The problem is, the screenwriters – one of whom is Hitch himself, the other Eliot Stannard, a fixture of the director’s silents – do nothing with it. Things look promising for a moment when we see Gordon Harker in the first shot, working with the director again. Unfortunately, he’s largely out of the picture, serving as the disappointed champagne millionaire dad who, in order to put a cramp in his daughter’s carefree, boozy, profligate lifestyle, announces he has lost all his money in the stock market (“Wall Street took advantage of my absence”). An interesting premonition of events of the following year. It’s a ruse, but it means Betty (Betty Balfour) has to go out and get a job.

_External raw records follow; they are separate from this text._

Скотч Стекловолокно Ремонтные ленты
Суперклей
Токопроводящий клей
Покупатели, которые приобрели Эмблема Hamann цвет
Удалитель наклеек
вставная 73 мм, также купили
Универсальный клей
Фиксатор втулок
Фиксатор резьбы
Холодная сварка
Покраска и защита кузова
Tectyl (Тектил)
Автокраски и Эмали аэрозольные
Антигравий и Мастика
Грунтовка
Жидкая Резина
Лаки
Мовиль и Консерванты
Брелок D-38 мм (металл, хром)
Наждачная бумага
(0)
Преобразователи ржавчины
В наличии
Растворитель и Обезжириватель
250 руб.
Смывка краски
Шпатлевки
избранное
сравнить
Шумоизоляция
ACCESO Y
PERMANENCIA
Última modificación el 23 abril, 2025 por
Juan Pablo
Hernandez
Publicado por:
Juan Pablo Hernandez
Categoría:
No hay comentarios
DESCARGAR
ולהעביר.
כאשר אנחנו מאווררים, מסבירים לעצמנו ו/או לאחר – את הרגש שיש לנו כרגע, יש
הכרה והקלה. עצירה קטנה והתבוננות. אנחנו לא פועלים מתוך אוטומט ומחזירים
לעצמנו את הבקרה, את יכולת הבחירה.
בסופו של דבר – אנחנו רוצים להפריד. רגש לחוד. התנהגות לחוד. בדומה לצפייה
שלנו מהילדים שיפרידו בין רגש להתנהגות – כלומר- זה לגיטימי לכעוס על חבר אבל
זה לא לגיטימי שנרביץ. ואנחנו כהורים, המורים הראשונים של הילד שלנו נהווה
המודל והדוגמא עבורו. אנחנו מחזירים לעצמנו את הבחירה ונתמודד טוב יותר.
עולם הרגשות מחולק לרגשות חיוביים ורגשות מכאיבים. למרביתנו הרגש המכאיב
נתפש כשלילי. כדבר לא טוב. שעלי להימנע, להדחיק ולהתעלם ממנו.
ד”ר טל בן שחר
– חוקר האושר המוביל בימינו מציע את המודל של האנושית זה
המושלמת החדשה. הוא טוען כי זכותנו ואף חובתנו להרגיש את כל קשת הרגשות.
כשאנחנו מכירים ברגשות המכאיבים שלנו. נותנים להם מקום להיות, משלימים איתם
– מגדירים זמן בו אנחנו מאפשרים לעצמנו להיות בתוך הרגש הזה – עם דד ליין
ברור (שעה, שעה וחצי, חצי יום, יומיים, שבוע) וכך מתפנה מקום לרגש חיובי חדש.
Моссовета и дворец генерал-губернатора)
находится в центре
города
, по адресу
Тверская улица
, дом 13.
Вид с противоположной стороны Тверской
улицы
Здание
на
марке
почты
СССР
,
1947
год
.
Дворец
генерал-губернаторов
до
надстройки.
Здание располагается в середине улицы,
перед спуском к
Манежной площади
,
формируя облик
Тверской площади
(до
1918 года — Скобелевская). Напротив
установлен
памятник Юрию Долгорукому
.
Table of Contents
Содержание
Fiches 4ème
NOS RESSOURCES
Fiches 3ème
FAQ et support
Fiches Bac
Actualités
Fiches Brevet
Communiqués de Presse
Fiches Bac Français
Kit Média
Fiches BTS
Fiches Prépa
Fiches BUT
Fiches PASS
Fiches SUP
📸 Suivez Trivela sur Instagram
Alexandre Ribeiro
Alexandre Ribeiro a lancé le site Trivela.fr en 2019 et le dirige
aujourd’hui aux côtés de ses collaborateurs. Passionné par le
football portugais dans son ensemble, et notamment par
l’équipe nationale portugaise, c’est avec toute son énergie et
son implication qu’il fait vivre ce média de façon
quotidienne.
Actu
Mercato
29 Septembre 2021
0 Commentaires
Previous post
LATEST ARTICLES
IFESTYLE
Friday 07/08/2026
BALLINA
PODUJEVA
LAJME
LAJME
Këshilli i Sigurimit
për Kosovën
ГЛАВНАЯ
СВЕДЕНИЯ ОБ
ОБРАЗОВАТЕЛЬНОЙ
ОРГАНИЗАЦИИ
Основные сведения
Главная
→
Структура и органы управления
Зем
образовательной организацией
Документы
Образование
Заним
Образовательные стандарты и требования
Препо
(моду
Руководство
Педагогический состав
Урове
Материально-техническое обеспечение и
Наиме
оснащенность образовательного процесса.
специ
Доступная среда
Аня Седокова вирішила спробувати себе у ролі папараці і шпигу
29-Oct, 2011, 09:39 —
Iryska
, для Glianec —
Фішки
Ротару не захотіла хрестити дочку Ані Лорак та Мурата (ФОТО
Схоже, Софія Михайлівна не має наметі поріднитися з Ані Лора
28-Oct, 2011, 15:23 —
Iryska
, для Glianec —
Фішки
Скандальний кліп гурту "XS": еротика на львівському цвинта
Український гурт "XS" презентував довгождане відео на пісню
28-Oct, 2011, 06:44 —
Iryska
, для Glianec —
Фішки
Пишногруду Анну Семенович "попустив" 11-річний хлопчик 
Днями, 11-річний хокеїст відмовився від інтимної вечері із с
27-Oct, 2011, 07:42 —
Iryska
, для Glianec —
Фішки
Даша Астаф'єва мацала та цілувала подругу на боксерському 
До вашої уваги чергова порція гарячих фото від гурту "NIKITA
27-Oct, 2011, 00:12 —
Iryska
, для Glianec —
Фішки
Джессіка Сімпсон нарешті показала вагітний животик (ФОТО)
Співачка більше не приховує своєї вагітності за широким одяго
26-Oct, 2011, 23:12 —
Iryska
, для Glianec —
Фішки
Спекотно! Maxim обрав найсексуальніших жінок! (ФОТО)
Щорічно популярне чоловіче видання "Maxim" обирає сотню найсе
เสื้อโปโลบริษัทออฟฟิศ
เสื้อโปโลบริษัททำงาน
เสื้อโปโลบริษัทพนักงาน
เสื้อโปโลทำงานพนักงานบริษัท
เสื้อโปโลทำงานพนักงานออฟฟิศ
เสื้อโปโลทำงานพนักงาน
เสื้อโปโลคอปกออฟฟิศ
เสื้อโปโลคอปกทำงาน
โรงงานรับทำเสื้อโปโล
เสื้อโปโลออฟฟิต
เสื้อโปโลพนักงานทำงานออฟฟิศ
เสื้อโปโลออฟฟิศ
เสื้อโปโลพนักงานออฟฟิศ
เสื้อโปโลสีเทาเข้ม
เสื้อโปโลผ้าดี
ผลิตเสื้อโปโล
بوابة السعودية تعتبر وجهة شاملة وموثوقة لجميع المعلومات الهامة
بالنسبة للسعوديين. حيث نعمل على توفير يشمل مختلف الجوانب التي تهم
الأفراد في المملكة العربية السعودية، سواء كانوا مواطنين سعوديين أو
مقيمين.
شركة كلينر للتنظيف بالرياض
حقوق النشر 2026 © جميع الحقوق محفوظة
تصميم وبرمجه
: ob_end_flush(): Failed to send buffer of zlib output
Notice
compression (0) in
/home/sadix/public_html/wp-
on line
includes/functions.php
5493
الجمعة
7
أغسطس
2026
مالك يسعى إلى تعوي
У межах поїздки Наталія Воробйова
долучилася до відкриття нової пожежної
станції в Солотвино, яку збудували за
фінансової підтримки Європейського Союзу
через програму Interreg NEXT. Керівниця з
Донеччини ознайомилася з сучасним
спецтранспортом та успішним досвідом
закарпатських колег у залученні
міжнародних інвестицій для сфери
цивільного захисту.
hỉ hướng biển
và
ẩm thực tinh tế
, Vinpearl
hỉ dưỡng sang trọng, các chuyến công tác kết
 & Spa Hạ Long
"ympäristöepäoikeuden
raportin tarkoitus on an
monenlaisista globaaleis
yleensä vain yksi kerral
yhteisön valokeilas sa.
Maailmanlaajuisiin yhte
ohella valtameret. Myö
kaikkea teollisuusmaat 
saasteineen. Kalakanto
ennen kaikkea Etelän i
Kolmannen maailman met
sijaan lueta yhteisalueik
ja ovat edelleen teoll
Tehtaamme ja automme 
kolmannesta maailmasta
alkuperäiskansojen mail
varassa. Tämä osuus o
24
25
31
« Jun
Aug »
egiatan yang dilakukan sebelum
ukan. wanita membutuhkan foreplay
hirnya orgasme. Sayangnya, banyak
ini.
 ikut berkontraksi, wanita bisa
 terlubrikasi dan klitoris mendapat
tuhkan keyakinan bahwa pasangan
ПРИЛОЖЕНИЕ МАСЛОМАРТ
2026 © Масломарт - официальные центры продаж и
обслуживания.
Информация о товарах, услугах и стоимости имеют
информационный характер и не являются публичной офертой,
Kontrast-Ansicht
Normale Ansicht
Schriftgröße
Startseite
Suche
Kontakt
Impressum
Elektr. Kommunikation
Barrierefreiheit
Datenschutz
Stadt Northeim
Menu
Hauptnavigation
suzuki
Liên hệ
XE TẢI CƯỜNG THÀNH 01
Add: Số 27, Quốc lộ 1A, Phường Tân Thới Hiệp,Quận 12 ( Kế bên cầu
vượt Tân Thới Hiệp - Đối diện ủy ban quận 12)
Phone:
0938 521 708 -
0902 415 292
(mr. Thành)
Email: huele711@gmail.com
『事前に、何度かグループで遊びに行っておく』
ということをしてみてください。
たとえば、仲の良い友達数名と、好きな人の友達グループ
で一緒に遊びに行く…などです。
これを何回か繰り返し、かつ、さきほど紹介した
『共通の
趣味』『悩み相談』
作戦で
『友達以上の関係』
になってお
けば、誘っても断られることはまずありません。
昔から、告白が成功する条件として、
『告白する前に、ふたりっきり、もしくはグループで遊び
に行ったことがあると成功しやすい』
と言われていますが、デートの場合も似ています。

Dad doesn’t approve of her beau Jean Bradin either (imagine Chevy Chase without the, er, charm). He’s a “cake hound” and a “boulevard sheikh”. Betty’s relationship with Bradin is on-again, off-again (he delivers a nice put down when she appears in a ridiculous frock – “I always understood that simplicity was the key note of good taste” – but is otherwise a bit of wet blanket). She has also inspired the attentions of mysterious older moustachioed man Ferdinand von Alten, who turns out to have been a pal of dad’s, hired to keep tabs on her.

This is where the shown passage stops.